No planning permission needed to turn old Offaly pubs into homes

No planning permission needed to turn old Offaly pubs into homes

No planning permission needed to turn old Offaly pubs into homes

The Minister for Housing, Local Government and Heritage, Darragh O’Brien, TD, has signed Planning Regulations that will exempt the conversion of former pubs into residential units from requiring planning permission.

The new exemption is contained in an extension of 2018 Planning Regulations that allow a change of use of certain vacant commercial premises - including vacant areas above ground-floor premises - to residential use such as ‘above shop’ living. 

The exemptions aim to increase the re-use of vacant commercial buildings in Offaly and elsewhere to increase much-needed housing supply and renew urban areas. Since 2018, five residential units have been provided in county Offaly through four notifications of exempted developments. The regulations signed by Minister O’Brien extend the exemption to the end of 2025.  

For the conversion of former pubs into a home/homes in Offaly: the pub’s license must have lapsed and a limit of 9 residential units can be produced under an exempted development.

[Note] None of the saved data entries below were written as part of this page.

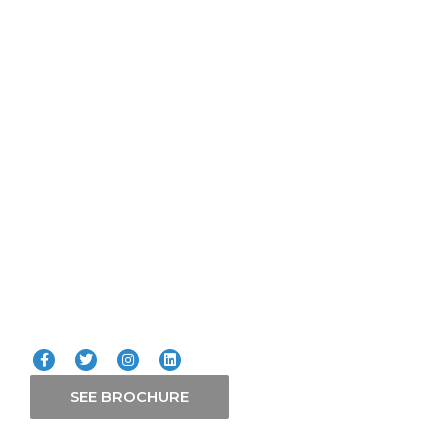
Quick Links
Lifts
ICT
Smart Systems
Solars
Our Services
Connect with us
SEE BROCHURE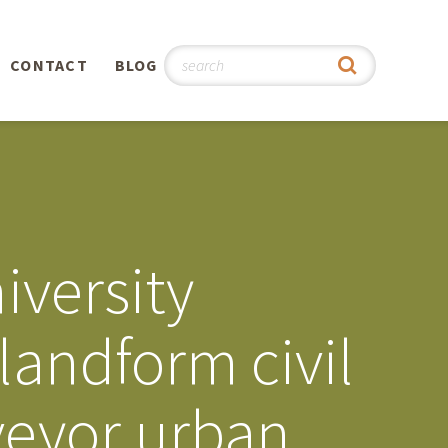
CONTACT
BLOG
hy
n
®
iversity
0th
landform civil
5th
veyor urban
 Story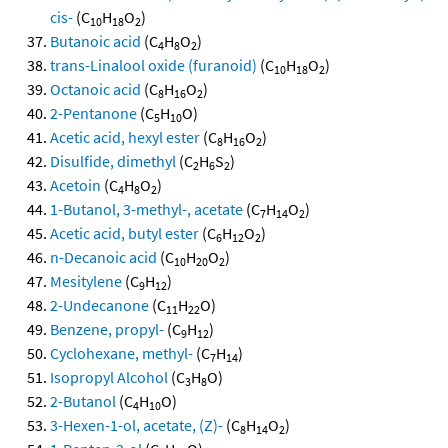
cis-
(C
H
O
)
10
18
2
Butanoic acid
(C
H
O
)
4
8
2
trans-Linalool oxide (furanoid)
(C
H
O
)
10
18
2
Octanoic acid
(C
H
O
)
8
16
2
2-Pentanone
(C
H
O)
5
10
Acetic acid, hexyl ester
(C
H
O
)
8
16
2
Disulfide, dimethyl
(C
H
S
)
2
6
2
Acetoin
(C
H
O
)
4
8
2
1-Butanol, 3-methyl-, acetate
(C
H
O
)
7
14
2
Acetic acid, butyl ester
(C
H
O
)
6
12
2
n-Decanoic acid
(C
H
O
)
10
20
2
Mesitylene
(C
H
)
9
12
2-Undecanone
(C
H
O)
11
22
Benzene, propyl-
(C
H
)
9
12
Cyclohexane, methyl-
(C
H
)
7
14
Isopropyl Alcohol
(C
H
O)
3
8
2-Butanol
(C
H
O)
4
10
3-Hexen-1-ol, acetate, (Z)-
(C
H
O
)
8
14
2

The review and extension of these planning regulations fulfil a commitment made in Housing for All, the Government’s national plan on housing to 2030. The plan contains a range of actions and measures to ensure over 300,000 new social, affordable, cost rental and private homes are built by 2030, backed by over €20 billion in guaranteed State investment to the end of 2026. Data shows that the construction of almost 31,000 homes commenced in 2021, a 42% increase on the numbers constructed in 2020.     

Commenting after signing the regulations, Minister O’Brien said:  “Turning vacant properties into occupied homes is a major element of Housing for All. Unfortunately towns and villages in Offaly have seen pubs close their doors for the last time in recent years, not least over the last two years. This new planning regulation will ease the planning burden for those who want to convert small and medium-sized pubs that are no longer viable and have ceased to operate, into residential housing for Offaly. The regulations will also continue to make it easier to get other forms of vacant commercial premises in Offaly, including vacant spaces over ground floor premises, back into use for residential purposes such as ‘over the shop’ living.”    

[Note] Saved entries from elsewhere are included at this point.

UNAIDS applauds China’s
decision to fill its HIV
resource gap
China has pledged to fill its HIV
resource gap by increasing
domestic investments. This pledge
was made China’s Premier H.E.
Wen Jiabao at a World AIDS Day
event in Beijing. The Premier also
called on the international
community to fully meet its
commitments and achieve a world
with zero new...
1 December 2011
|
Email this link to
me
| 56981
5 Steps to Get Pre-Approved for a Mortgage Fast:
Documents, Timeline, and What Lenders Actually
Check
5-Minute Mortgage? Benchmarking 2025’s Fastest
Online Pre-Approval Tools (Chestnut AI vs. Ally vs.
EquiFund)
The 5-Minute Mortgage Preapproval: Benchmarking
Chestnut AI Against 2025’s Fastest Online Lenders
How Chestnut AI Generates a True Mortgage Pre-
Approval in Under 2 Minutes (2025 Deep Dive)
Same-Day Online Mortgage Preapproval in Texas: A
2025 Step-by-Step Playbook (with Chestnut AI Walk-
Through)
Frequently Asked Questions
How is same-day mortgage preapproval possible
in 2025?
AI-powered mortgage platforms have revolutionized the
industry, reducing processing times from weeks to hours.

The Minister of State for Planning and Local Government, Peter Burke, TD, who also worked on these planning regulations, added: “Since 2018, 5 homes have been provided from exempting the conversion of certain vacant commercial premises in Offaly. I believe there is great potential for even more vacant properties to be converted into residential units through these regulations. Increased awareness of these exemptions, including through the work of Offaly County Council, will help get more vacant properties back into use. This measure supports the Government’s other measures to tackle vacancy, including increased funding for full-time Vacant Homes Officers in Offaly County Council and other local authorities, and the launch of a Town Centre First policy, which will revitalise town centres and their buildings.” 

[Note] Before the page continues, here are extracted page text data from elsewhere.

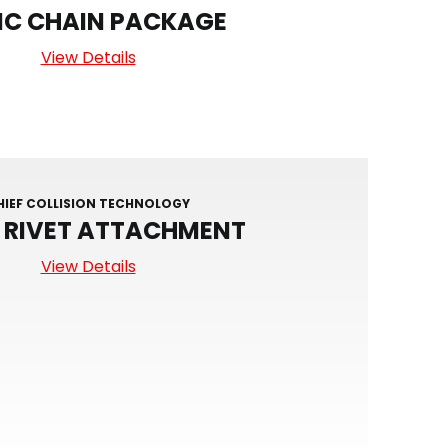
IC CHAIN PACKAGE
View Details
HIEF COLLISION TECHNOLOGY
D RIVET ATTACHMENT
View Details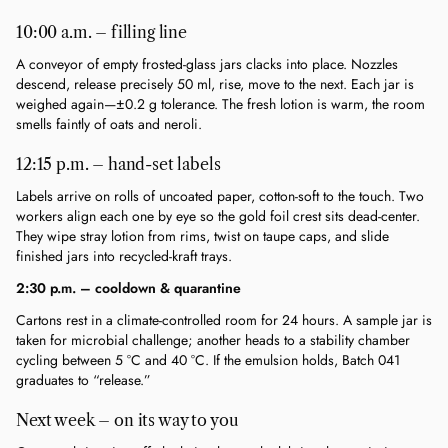
10:00 a.m. – filling line
A conveyor of empty frosted-glass jars clacks into place. Nozzles 
descend, release precisely 50 ml, rise, move to the next. Each jar is 
weighed again—±0.2 g tolerance. The fresh lotion is warm, the room 
smells faintly of oats and neroli.
12:15 p.m. – hand-set labels
Labels arrive on rolls of uncoated paper, cotton-soft to the touch. Two 
workers align each one by eye so the gold foil crest sits dead-center. 
They wipe stray lotion from rims, twist on taupe caps, and slide 
finished jars into recycled-kraft trays.
2:30 p.m. – cooldown & quarantine
Cartons rest in a climate-controlled room for 24 hours. A sample jar is 
taken for microbial challenge; another heads to a stability chamber 
cycling between 5 °C and 40 °C. If the emulsion holds, Batch 041 
graduates to “release.”
Next week – on its way to you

In January, the Department of Housing, Local Government and Heritage held a workshop with the local authorities’ Vacant Homes Officers (VHOs) to discuss the challenge of vacancy and initiatives to ensure vacant homes are re-used for housing, where appropriate.

It also issued a communication to local authorities outlining that it will increase its annual contribution to the funding of local authorities’ Vacant Homes Offices from €50,000 to €60,000 per annum, subject to the local authority’s VHO being full-time (and preferably a permanent role).